Baylor, Worthy, West, And Johnson Round Out Greatest Drafted Lakers
4. Elgin Baylor
The number 1 draft pick in the 1958 class, signing for a whopping $20,000 a year (equivalent to over $155,000,000 today), Baylor was a career 27, 12, and 4 guy, who has a filled resume that includes the 1958 Rookie of the Year for averaging 24.9 ppg, a 10-time All-NBA player, and an 11-time All-Star.
A natural scorer, Baylor has recorded 71 points in a game, holds the NBA Finals single-game scoring record with 64 points, and averaged an incredible 38.3 ppg for the ’61-’62 season. Because Baylor couldn’t secure a championship banner for the Lakers, mainly because of the brilliance of Bill Russel, we find him at fourth on this list.
3. “Big Game James” Worthy
If anyone in sports has a reputation that lives up to his nickname, it’s James Worthy. Countless times through the mid-1980s, Worthy had monstrous games in a highly competitive western conference, and even more significantly, in the finals. Often against Larry Bird’s Boston Celtics.
Being one of the most athletic players of his time, Worthy helped introduce the “ShowTime” offense by his high flying/vicious dunking, ability to finish with either hand and finesse finger roll finishes. While he was best known for his ability to get ahead of the defense and finish with the best of them, Worthy was also tremendously gifted as a shooter.

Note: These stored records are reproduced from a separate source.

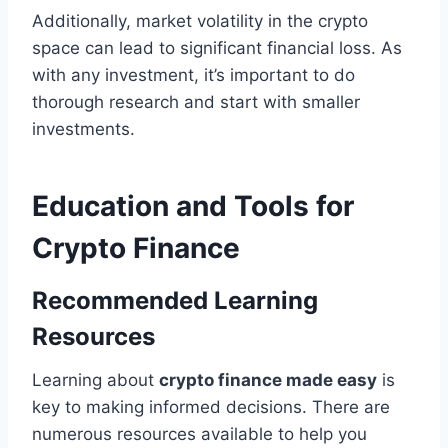
Additionally, market volatility in the crypto
space can lead to significant financial loss. As
with any investment, it’s important to do
thorough research and start with smaller
investments.
Education and Tools for
Crypto Finance
Recommended Learning
Resources
Learning about
crypto finance made easy
is
key to making informed decisions. There are
numerous resources available to help you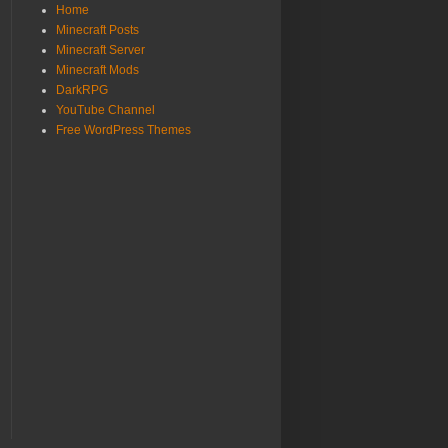
Home
Minecraft Posts
Minecraft Server
Minecraft Mods
DarkRPG
YouTube Channel
Free WordPress Themes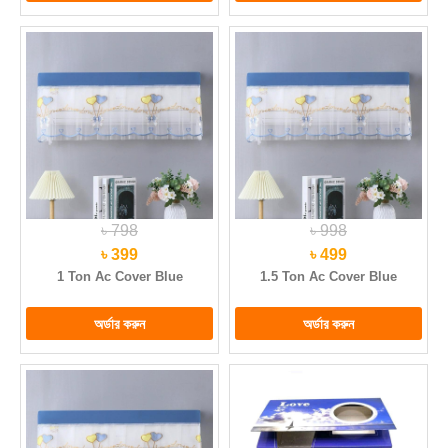
৳ 798
৳ 998
৳ 399
৳ 499
1 Ton Ac Cover Blue
1.5 Ton Ac Cover Blue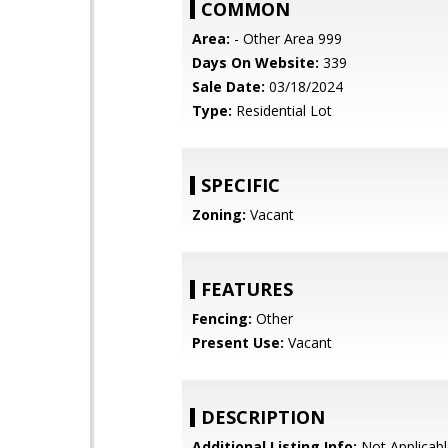
COMMON
Area:
- Other Area 999
Days On Website:
339
Sale Date:
03/18/2024
Type:
Residential Lot
SPECIFIC
Zoning:
Vacant
FEATURES
Fencing:
Other
Present Use:
Vacant
DESCRIPTION
Additional Listing Info:
Not Applicabl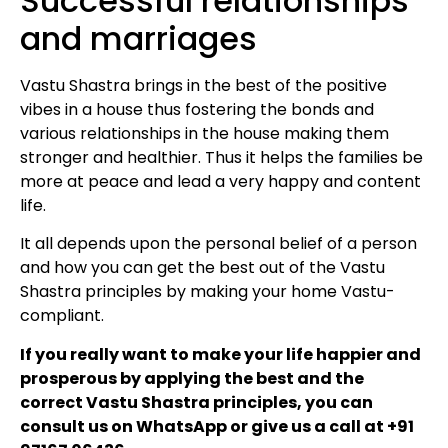
Successful relationships
and marriages
Vastu Shastra brings in the best of the positive
vibes in a house thus fostering the bonds and
various relationships in the house making them
stronger and healthier. Thus it helps the families be
more at peace and lead a very happy and content
life.
It all depends upon the personal belief of a person
and how you can get the best out of the Vastu
Shastra principles by making your home Vastu-
compliant.
If you really want to make your life happier and
prosperous by applying the best and the
correct Vastu Shastra principles, you can
consult us on WhatsApp or give us a call at +91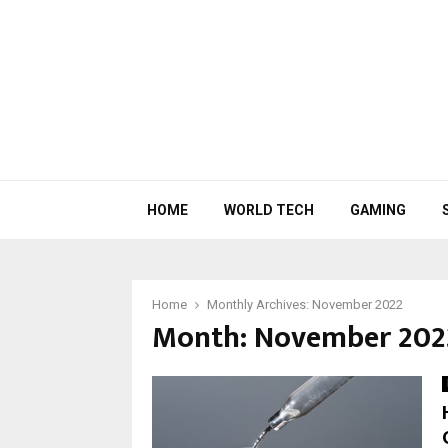
HOME
WORLD TECH
GAMING
Home
Monthly Archives: November 2022
Month:
November 202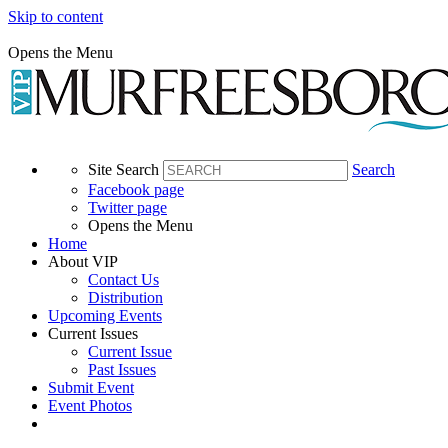
Skip to content
Opens the Menu
Site Search
Search
Facebook page
Twitter page
Opens the Menu
Home
About VIP
Contact Us
Distribution
Upcoming Events
Current Issues
Current Issue
Past Issues
Submit Event
Event Photos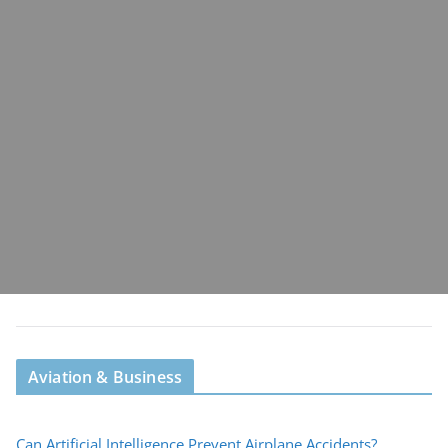
Aviation & Business
Can Artificial Intelligence Prevent Airplane Accidents?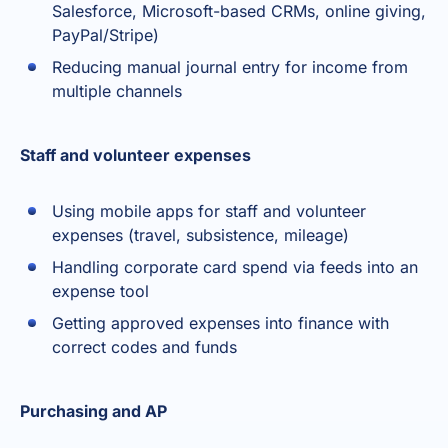
Salesforce, Microsoft-based CRMs, online giving,
PayPal/Stripe)
Reducing manual journal entry for income from
multiple channels
Staff and volunteer expenses
Using mobile apps for staff and volunteer
expenses (travel, subsistence, mileage)
Handling corporate card spend via feeds into an
expense tool
Getting approved expenses into finance with
correct codes and funds
Purchasing and AP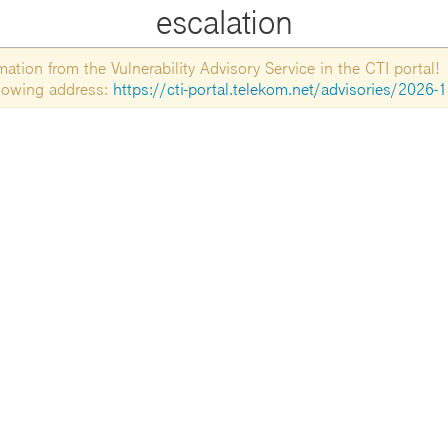
escalation
tion from the Vulnerability Advisory Service in the CTI portal!
ollowing address:
https://cti-portal.telekom.net/advisories/2026-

He had a deadly turnaround jumper, typically embarrassing slower defenders with his footwork. In his career, Worthy averaged 21, 5, and 3. However, as a 3-time NBA champion, with a finals MVP, Big Game James finds himself on this list at number 3 all time.
2. “The Logo” Jerry West
The image of Jerry West driving towards the basket with his left hand has, and will continue to be, the image that symbolizes the NBA. While Jerry West is the only logo in the history of the league, he also has an achievement no one else has either, winning the Finals MVP after losing the series.
West averaged 37.9, 4.7, and 7.4 in a fiercely competitive seven-game series with the Boston Celtics. Though on the losing end, West convinced voters with his once in a lifetime performance that he was the most valuable and dominant player on either side. More recent finals award voters may not have given him the award. After all, we are in an era where Andre Iguodala was awarded the 2015 Finals MVP for his defense, after the guy he was guarding averaged 35, 13, and 8, and was the most dominant player in the series by a wide margin.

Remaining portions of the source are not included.